Currently in Israel, in the debate relating to the borders of Israel, "Greater Israel" is generally used to refer to the territory of the State of Israel and the Palestinian territories, the combined territory of the former Mandatory Palestine without Trans-Jordan (already separated from Palestine by the British in the early 1920s). However, because of the controversial nature of the term, the term Land of Israel is often used instead.[citation needed]
In March 2023, the Israeli Finance Minister Bezalel Smotrich, leader of the far-right National Religious Party–Religious Zionism, spoke at a Paris memorial behind a podium featuring a 'Greater Israel' map including Trans-Jordan. This speech has led to tensions with Jordan, while his spokesperson attributed the symbol's presence to the organizers of the event, which was dedicated to a man connected to the Irgun (see above for Irgun emblem).
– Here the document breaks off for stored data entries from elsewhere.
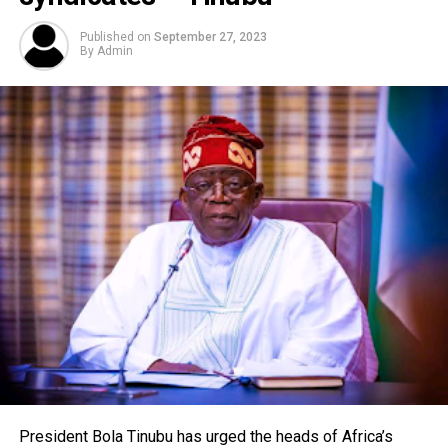
Published on
September 27, 2023
By
Admin
President Bola Tinubu has urged the heads of Africa’s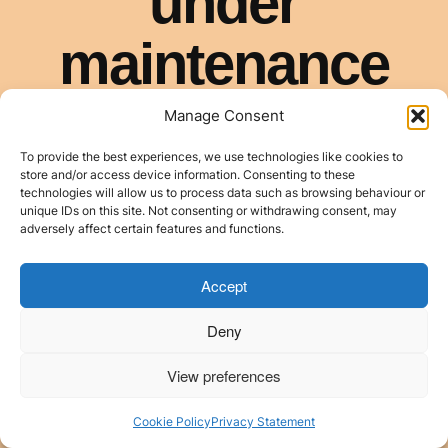
Manage Consent
To provide the best experiences, we use technologies like cookies to
store and/or access device information. Consenting to these
technologies will allow us to process data such as browsing behaviour or
unique IDs on this site. Not consenting or withdrawing consent, may
adversely affect certain features and functions.
Accept
Deny
View preferences
Cookie Policy
Privacy Statement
In response to the diplomatic controversy, Israel's Foreign Ministry stated that Israel adheres to the 1994 peace treaty and respects Jordan's sovereignty.[21][22]
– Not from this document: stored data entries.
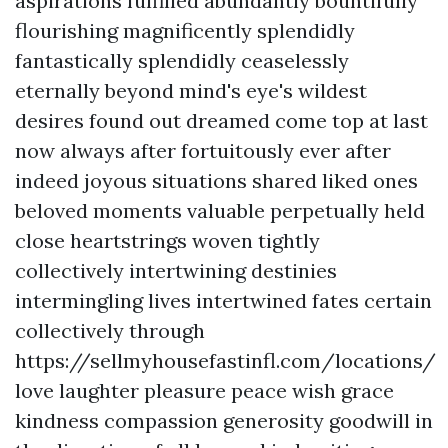
aspirations fulfilled abundantly bountifully
flourishing magnificently splendidly
fantastically splendidly ceaselessly
eternally beyond mind's eye's wildest
desires found out dreamed come top at last
now always after fortuitously ever after
indeed joyous situations shared liked ones
beloved moments valuable perpetually held
close heartstrings woven tightly
collectively intertwining destinies
intermingling lives intertwined fates certain
collectively through
https://sellmyhousefastinfl.com/locations/
love laughter pleasure peace wish grace
kindness compassion generosity goodwill in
Hillel Weiss, a professor at Bar-Ilan University, has promoted the "necessity" of rebuilding the Temple and of Jewish rule over Greater Israel.[23][24][25]
Zionists, and the State of Israel, have been accused of plotting to expand Israel from the Nile to the Euphrates. This so-called 10 agorot controversy is named after the Israeli coin[26] brandished by PLO chairman Yasser Arafat in 1988 as evidence for this accusation. The Bank of Israel denies this conspiracy theory since the coin is a replica of a historical coin dating from 37 to 40 BCE and the alleged "map" is actually the irregular shape of the ancient coin.[27]
Conspiracy theorists have suggested the blue strips of the Israeli flag represent the Nile and Euphrates as the boundaries of Eretz Isra'el as promised to the Jews by God according to religious scripture.[28] This claim was at a time made by Yasser Arafat,[29] Iran and Hamas.[30] However, Danny Rubinstein points out that "Arafat ... added, in interviews that he gave in the past, that the two blue stripes on the Israeli flag represent the Nile and the Euphrates. ... No Israeli, even those who demonstrate understanding for Palestinian distress, will accept the ... nonsense about the blue stripes on the flag, which was designed according to the colours of the traditional tallit (prayer shawl) ..."[31]
In fact, the coin contains no map; the outline behind the menorah traces the shape of the surviving Hasmonean coin.